Assigned task: Below are entries. Copy exactly the lines running from the line that holds "Mijn bestellingen" to the line that holds "Miễn phí vận chuyển cho đơn hàng với số lượng", with both ends included.

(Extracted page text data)
*** Block opens ***

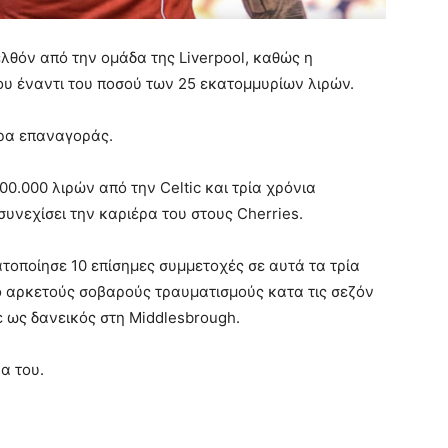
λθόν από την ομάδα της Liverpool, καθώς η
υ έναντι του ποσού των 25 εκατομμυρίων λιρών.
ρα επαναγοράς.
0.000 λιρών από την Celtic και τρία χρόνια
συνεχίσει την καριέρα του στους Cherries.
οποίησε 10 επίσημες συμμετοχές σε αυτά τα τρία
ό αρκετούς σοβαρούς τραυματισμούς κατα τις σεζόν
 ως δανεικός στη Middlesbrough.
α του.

*** Block closes ***
*** Block opens ***

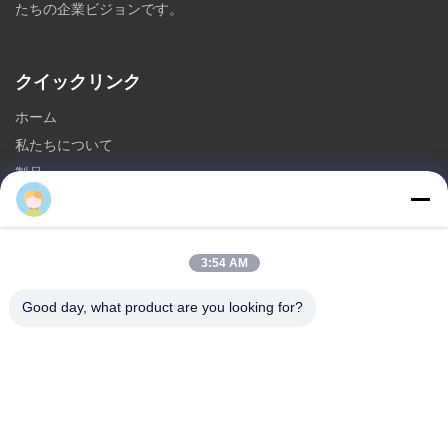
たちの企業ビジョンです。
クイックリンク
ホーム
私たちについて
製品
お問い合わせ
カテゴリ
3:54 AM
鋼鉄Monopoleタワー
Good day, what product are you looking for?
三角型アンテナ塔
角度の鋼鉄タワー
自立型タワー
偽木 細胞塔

*** Block closes ***
*** Block opens ***

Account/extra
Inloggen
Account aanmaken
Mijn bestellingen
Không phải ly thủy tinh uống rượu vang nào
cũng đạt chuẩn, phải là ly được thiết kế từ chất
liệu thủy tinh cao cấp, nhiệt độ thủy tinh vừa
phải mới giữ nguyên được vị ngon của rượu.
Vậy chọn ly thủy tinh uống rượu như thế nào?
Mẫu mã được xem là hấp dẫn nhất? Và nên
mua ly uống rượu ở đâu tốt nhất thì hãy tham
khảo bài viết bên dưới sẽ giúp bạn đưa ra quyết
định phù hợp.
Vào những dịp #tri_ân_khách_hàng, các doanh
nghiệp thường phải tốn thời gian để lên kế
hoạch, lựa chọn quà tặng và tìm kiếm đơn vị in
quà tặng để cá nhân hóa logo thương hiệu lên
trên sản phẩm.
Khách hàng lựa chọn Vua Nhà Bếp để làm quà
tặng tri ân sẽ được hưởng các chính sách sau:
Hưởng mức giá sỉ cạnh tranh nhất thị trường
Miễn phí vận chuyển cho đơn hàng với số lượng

*** Block closes ***

Written reply:
Mijn bestellingen
Không phải ly thủy tinh uống rượu vang nào
cũng đạt chuẩn, phải là ly được thiết kế từ chất
liệu thủy tinh cao cấp, nhiệt độ thủy tinh vừa
phải mới giữ nguyên được vị ngon của rượu.
Vậy chọn ly thủy tinh uống rượu như thế nào?
Mẫu mã được xem là hấp dẫn nhất? Và nên
mua ly uống rượu ở đâu tốt nhất thì hãy tham
khảo bài viết bên dưới sẽ giúp bạn đưa ra quyết
định phù hợp.
Vào những dịp #tri_ân_khách_hàng, các doanh
nghiệp thường phải tốn thời gian để lên kế
hoạch, lựa chọn quà tặng và tìm kiếm đơn vị in
quà tặng để cá nhân hóa logo thương hiệu lên
trên sản phẩm.
Khách hàng lựa chọn Vua Nhà Bếp để làm quà
tặng tri ân sẽ được hưởng các chính sách sau:
Hưởng mức giá sỉ cạnh tranh nhất thị trường
Miễn phí vận chuyển cho đơn hàng với số lượng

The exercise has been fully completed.